Stored data entries:
>>>

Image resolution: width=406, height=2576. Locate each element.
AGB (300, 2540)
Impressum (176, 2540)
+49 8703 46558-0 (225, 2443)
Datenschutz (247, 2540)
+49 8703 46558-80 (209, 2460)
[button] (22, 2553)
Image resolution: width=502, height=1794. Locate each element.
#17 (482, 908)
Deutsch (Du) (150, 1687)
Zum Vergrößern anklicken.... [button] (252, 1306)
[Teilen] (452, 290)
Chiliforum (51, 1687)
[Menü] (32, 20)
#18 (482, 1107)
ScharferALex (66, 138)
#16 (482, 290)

<<<

• _PROBLEM TO SOLVE_:
The lines of the records that contain the string "button" should be located and copied.

• _EXERCISE SOLUTION_:
[button] (22, 2553)
Zum Vergrößern anklicken.... [button] (252, 1306)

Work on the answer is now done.